I needed a fast way of eliminating observed values with zero variance from large data sets using the R statistical computing and analysis platform. In other words, I want to find the columns in a data frame that has zero variance. And as fast as possible, because my data sets are large, many, and changing fast. The final result surprised me a little.
I use the KDD Cup 2009 data sets as my reference for this experiment. (You will need to register to download the data.) It is a realistic example of the type of customer data that I usually work with. It has 50,000 observations of 15,000 variables. To load it into R you’ll need a reasonably beefy machine. My workstation has 16GB of memory; if yours have less then use a sample of the data.

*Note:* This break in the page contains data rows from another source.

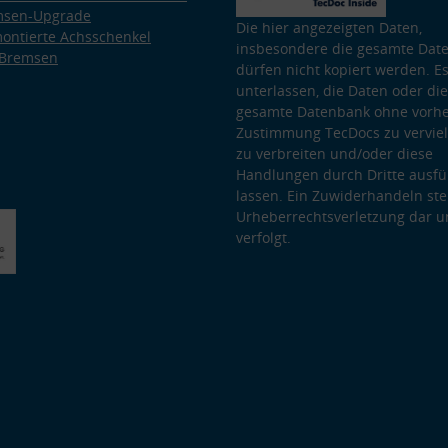
msen-Upgrade
Die hier angezeigten Daten,
ontierte Achsschenkel
insbesondere die gesamte Dat
 Bremsen
dürfen nicht kopiert werden. Es
unterlassen, die Daten oder die
gesamte Datenbank ohne vorhe
Zustimmung TecDocs zu vervielf
zu verbreiten und/oder diese
Handlungen durch Dritte ausfü
lassen. Ein Zuwiderhandeln stel
Urheberrechtsverletzung dar u
verfolgt.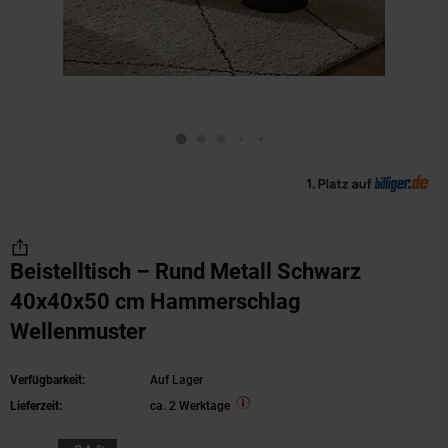
Beistelltisch – Rund Metall Schwarz
40x40x50 cm Hammerschlag
Wellenmuster
Verfügbarkeit:
Auf Lager
Lieferzeit:
ca. 2 Werktage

We load the data into R and propose a few ways in which we may identify the columns we need:
#!/usr/bin/Rscript
## zero-var.R - find the fastest way of eliminating observations with zero variance
## © 2010 Allan Engelhardt, https://www.cybaea.net
## Read the data file.
## We have already converted it to R format and saved it, so we can do
# train <- readRDS(here::here("../train.rds"))
## instead of something like
# train <- data.table::fread(file = here::here("../orange_large_train.data"))
train <-
vroom::vroom(
file = here::here("../orange_large_train.data"),
## Column types from the documentation
col_types = paste0(strrep("d", 14740), strrep("c", 260))
)
saveRDS(train, here::here("../train.rds"), compress = FALSE)
## Some suggestions for zero variance functions:
zv.1 <- function(x) {
## The literal approach
y <- var(x, na.rm = TRUE)
return(is.na(y) || y == 0)
}
zv.2 <- function(x) {
## As before, but avoiding direct comparison with zero
y <- var(x, na.rm = TRUE)
return(is.na(y) || y < .Machine$double.eps ^ 0.5)
}
zv.3 <- function(x) {
## Maybe it is faster to check for equality than to compute?
y <- x[!is.na(x)]
return(all(y == y[1]))
}
zv.4 <- function(x) {
## Taking out the special case may speed things up?
## (At least for this data set where this case is common.)
z <- is.na(x)
if ( all(z) ) return(TRUE);
y <- x[!z]
return(all(y == y[1]))
}
## Edited to add variant from {caret} / {tidymodels}
zv.5 <- function(x) {
x <- x[!is.na(x)]
length(unique(x)) < 2
}Now we just have to load the very useful {rbenchmark} package and let the machine figure it out:
library("rbenchmark")
cat("Running benchmarks:\n")
b <- benchmark(
zv1 = {
sapply(train, zv.1)
},
zv2 = {
sapply(train, zv.2)
},
zv3 = {
sapply(train, zv.3)
},
zv4 = {
sapply(train, zv.4)
},
zv5 = {
sapply(train, zv.5)
},
replications = 5,
columns = c("test", "elapsed", "relative", "sys.self"),
order = "elapsed"
)
print(b)The answer (on my machine) is that it is faster to calculate than to check for equality:
Running benchmarks:
test elapsed relative sys.self
1 zv1 78.619 1.000000 6.395
2 zv2 79.276 1.008357 6.586
3 zv3 113.024 1.437617 1.735
4 zv4 118.579 1.508274 1.716Running benchmarks:
test elapsed relative sys.self
2 zv2 107.14 1.000 4.22
1 zv1 123.26 1.150 7.84
3 zv3 301.05 2.810 12.55
4 zv4 308.28 2.877 11.29
5 zv5 402.13 3.753 16.30Running benchmarks:
test elapsed relative sys.self
2 zv2 83.36 1.000 1.31
1 zv1 85.09 1.021 3.09
3 zv3 358.60 4.302 26.25
4 zv4 495.50 5.944 22.61
5 zv5 698.60 8.381 24.83The two functions based on the core variance function are easily the fastest (despite having to do arithmetic) while taking out the special case in the equality functions is a Bad Idea.
Can you think of an even faster way to do it?